According to 16th century mystic Rabbi Elijah of Chelm, Ashkenazi Jews
lived in Jerusalem during the 11th century. The story is told that a
German-speaking Palestinian Jew saved the life of a young German man surnamed Dolberger. So when the knights of the First Crusade came to siege Jerusalem, one of Dolberger’s family members who was among them rescued Jews
in Palestine and carried them back to Worms to repay the favor.[22] Further evidence of German communities in the holy city comes in the form
of halakic questions sent from Germany to Jerusalem during the second half of the eleventh
century.[23]
Customs, laws and traditions
The Halakhic practices of Ashkenazi Jews may differ from those of Sephardi Jews, particularly in matters of custom. Differences are noted in the Shulkhan Arukh itself, in the gloss of Moses Isserles. Well
known differences in practice include:
- Observance of Pesach (Passover): Ashkenazi Jews traditionally refrain from eating
legumes, corn, millet, and rice (Quinoa, however, has become accepted as foodgrain in the North
American communities), whereas Sephardi Jews typically do not prohibit these foods.

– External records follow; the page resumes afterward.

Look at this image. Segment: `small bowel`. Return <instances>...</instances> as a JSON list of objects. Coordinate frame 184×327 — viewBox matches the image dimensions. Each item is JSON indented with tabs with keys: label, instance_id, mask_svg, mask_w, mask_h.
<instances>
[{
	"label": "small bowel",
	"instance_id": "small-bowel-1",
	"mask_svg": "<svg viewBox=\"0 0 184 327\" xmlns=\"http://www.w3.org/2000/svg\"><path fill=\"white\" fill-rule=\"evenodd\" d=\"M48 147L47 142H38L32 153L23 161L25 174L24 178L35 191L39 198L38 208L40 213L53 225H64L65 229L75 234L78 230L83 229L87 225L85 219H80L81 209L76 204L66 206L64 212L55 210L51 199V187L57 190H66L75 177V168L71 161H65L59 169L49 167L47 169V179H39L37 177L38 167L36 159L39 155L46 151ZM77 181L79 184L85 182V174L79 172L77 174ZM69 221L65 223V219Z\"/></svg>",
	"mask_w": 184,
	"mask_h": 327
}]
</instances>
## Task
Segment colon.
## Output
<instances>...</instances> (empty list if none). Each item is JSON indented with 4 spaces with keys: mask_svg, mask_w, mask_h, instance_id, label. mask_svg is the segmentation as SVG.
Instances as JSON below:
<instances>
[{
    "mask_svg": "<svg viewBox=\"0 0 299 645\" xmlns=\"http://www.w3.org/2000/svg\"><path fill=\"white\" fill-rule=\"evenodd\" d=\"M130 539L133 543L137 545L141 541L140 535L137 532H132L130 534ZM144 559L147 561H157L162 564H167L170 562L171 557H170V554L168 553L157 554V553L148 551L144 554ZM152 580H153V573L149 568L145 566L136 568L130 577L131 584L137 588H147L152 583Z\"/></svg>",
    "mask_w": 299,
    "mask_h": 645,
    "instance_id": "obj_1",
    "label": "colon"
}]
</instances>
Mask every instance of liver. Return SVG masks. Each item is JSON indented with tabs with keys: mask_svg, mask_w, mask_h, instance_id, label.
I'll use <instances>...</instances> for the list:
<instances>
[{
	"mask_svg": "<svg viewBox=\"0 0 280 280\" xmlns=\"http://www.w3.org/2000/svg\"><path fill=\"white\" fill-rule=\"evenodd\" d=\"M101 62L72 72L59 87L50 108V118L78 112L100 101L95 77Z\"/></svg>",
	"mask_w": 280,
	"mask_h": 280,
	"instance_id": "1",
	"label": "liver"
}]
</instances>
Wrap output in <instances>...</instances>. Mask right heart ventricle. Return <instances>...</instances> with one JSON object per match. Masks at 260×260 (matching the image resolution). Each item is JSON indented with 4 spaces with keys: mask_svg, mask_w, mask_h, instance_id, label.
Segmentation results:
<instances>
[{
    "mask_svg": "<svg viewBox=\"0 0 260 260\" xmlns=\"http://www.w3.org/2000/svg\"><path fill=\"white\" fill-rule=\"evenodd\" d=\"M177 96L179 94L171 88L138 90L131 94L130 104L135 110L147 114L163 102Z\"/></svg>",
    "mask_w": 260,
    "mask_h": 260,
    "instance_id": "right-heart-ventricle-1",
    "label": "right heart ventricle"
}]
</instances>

- Ashkenazi Jews freely mix and eat fish and milk products; some Sephardic Jews refrain from doing so.
- Ashkenazim are more permissive toward the usage of wigs as a hair covering for married
and widowed women.
- In the case of kashrut for meat, conversely, Sephardi Jews have stricter
requirements—this level is commonly referred to as Beth Yosef. Meat products which
are acceptable to Ashkenazi Jews as kosher may therefore be rejected by Sephardi Jews. Notwithstanding stricter requirements for
the actual slaughter, Sephardi Jews permit the rear portions of an animal after proper Halakhic
removal of the sciatic nerve, while many Ashkenazi Jews do not. This is not because of
different interpretations of the law; rather, slaughterhouses could not find adequate skills for correct removal of the sciatic
nerve and found it more economical to separate the hindquarters and sell them as non-kosher meat.

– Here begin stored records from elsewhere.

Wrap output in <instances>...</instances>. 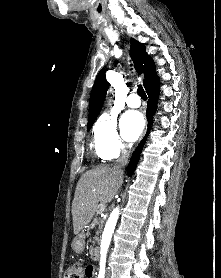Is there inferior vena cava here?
Masks as SVG:
<instances>
[{
    "label": "inferior vena cava",
    "instance_id": "1",
    "mask_svg": "<svg viewBox=\"0 0 221 278\" xmlns=\"http://www.w3.org/2000/svg\"><path fill=\"white\" fill-rule=\"evenodd\" d=\"M130 151L129 150H123L122 155L117 163V165L114 167V169L121 175H123V169L127 163L129 158Z\"/></svg>",
    "mask_w": 221,
    "mask_h": 278
}]
</instances>
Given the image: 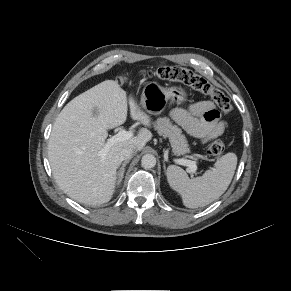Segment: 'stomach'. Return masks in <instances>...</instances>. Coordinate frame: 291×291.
Returning <instances> with one entry per match:
<instances>
[{
	"mask_svg": "<svg viewBox=\"0 0 291 291\" xmlns=\"http://www.w3.org/2000/svg\"><path fill=\"white\" fill-rule=\"evenodd\" d=\"M187 100V94L181 87L164 88L156 82L146 84L142 91L140 105L149 114L163 112L168 102L180 105Z\"/></svg>",
	"mask_w": 291,
	"mask_h": 291,
	"instance_id": "stomach-1",
	"label": "stomach"
}]
</instances>
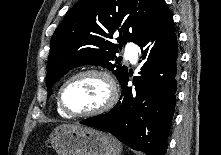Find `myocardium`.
I'll return each mask as SVG.
<instances>
[{
	"instance_id": "myocardium-1",
	"label": "myocardium",
	"mask_w": 221,
	"mask_h": 155,
	"mask_svg": "<svg viewBox=\"0 0 221 155\" xmlns=\"http://www.w3.org/2000/svg\"><path fill=\"white\" fill-rule=\"evenodd\" d=\"M87 75H95L104 80L107 86V98L101 106H99L98 108L94 110L81 112V113L73 112L69 110L64 103V100H63L64 90L68 86V84L71 83L73 80L82 76H87ZM117 99H118V89H117L114 78L107 71L103 69L87 68V69H82L80 71L75 72L63 82L58 92L57 103L59 107L61 108V110L66 115L70 117L85 118V117L99 116L108 112L116 104Z\"/></svg>"
}]
</instances>
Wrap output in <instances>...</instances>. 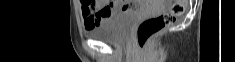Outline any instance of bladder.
I'll list each match as a JSON object with an SVG mask.
<instances>
[{
	"label": "bladder",
	"instance_id": "bladder-1",
	"mask_svg": "<svg viewBox=\"0 0 235 62\" xmlns=\"http://www.w3.org/2000/svg\"><path fill=\"white\" fill-rule=\"evenodd\" d=\"M136 18L135 10L119 12L113 20L103 26L87 30L86 36L108 44H120L126 39Z\"/></svg>",
	"mask_w": 235,
	"mask_h": 62
}]
</instances>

- Ashkenazi Jews frequently name newborn children after deceased family members, but not after living relatives. Sephardi Jews,
on the other hand, often name their children after the children's grandparents, even if those grandparents are still living. (See
Sephardi Names). A notable exception to this generally reliable rule is among
Dutch Jews, where Ashkenazim for centuries used the naming
conventions otherwise attributed exclusively to Sephardim. (See Chuts.)
- Ashkenazi tefillin bear some differences from Sephardic tefillin. In the traditional Ashkenazic rite the tefillin are
wound towards the body, not away from it. Ashkenazim traditionally don tefillin while standing
whereas other Jews generally do so while sitting down.

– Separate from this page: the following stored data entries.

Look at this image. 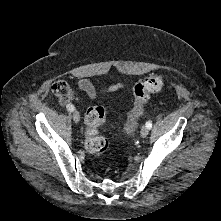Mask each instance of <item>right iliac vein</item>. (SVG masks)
I'll return each mask as SVG.
<instances>
[{"instance_id": "obj_1", "label": "right iliac vein", "mask_w": 221, "mask_h": 221, "mask_svg": "<svg viewBox=\"0 0 221 221\" xmlns=\"http://www.w3.org/2000/svg\"><path fill=\"white\" fill-rule=\"evenodd\" d=\"M73 120L75 123H78L80 121V114L77 110L73 111Z\"/></svg>"}]
</instances>
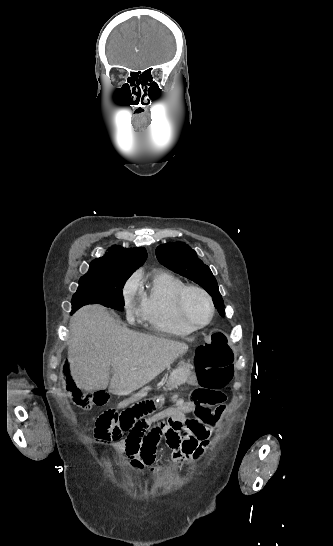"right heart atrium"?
<instances>
[{"instance_id": "obj_1", "label": "right heart atrium", "mask_w": 333, "mask_h": 546, "mask_svg": "<svg viewBox=\"0 0 333 546\" xmlns=\"http://www.w3.org/2000/svg\"><path fill=\"white\" fill-rule=\"evenodd\" d=\"M137 289V277H131L125 284L123 289L124 308L128 319H133L136 316L135 294Z\"/></svg>"}]
</instances>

- Ashkenazic traditional pronunciations of Hebrew differ from those of other groups.
The most prominent consonantal difference from Sephardic and Mizrahic Hebrew dialects is the pronunciation of the Hebrew letter
tav at the end of many Hebrew words as an "s" and not a "t" or "th" sound.
Relationship to other Jews
The term Ashkenazi also refers to the nusach Ashkenaz (Hebrew, "liturgical tradition", or rite) used by Ashkenazi Jews in their
Siddur (prayer book). A nusach is defined by a liturgical tradition's choice of
prayers, order of prayers, text of prayers and melodies used in the singing of prayers. Two other major forms of nusach among
Ashkenazic Jews are Nusach Sphard (not to be confused with Sephardi), which is the same as the general Polish (Hasidic) Nusach;
and Nusach Chabad, otherwise known as Lubavitch Chasidic, Nusach Arizal or Nusach
he'Ari.
This phrase is often used in contrast with Sephardi Jews, also called Sephardim, who
are descendants of Jews from Spain and Portugal. There are some
differences in how the two groups pronounce Hebrew and in points of ritual.
Several famous people have this as a surname, such as Vladimir Ashkenazi.
Ironically, most people with this surname are in fact Sephardi, and usually of Syrian Jewish
background.[citation needed] This family name was adopted by the families who lived in Sephardi countries and were of Ashkenazic origins, after being nicknamed Ashkenazi by their respective
communities. Some have shortened the name to Ash. Other spellings exist, such as Eskenazi by the
Syrian Jews who relocated to Panama and other South-American Jewish communities.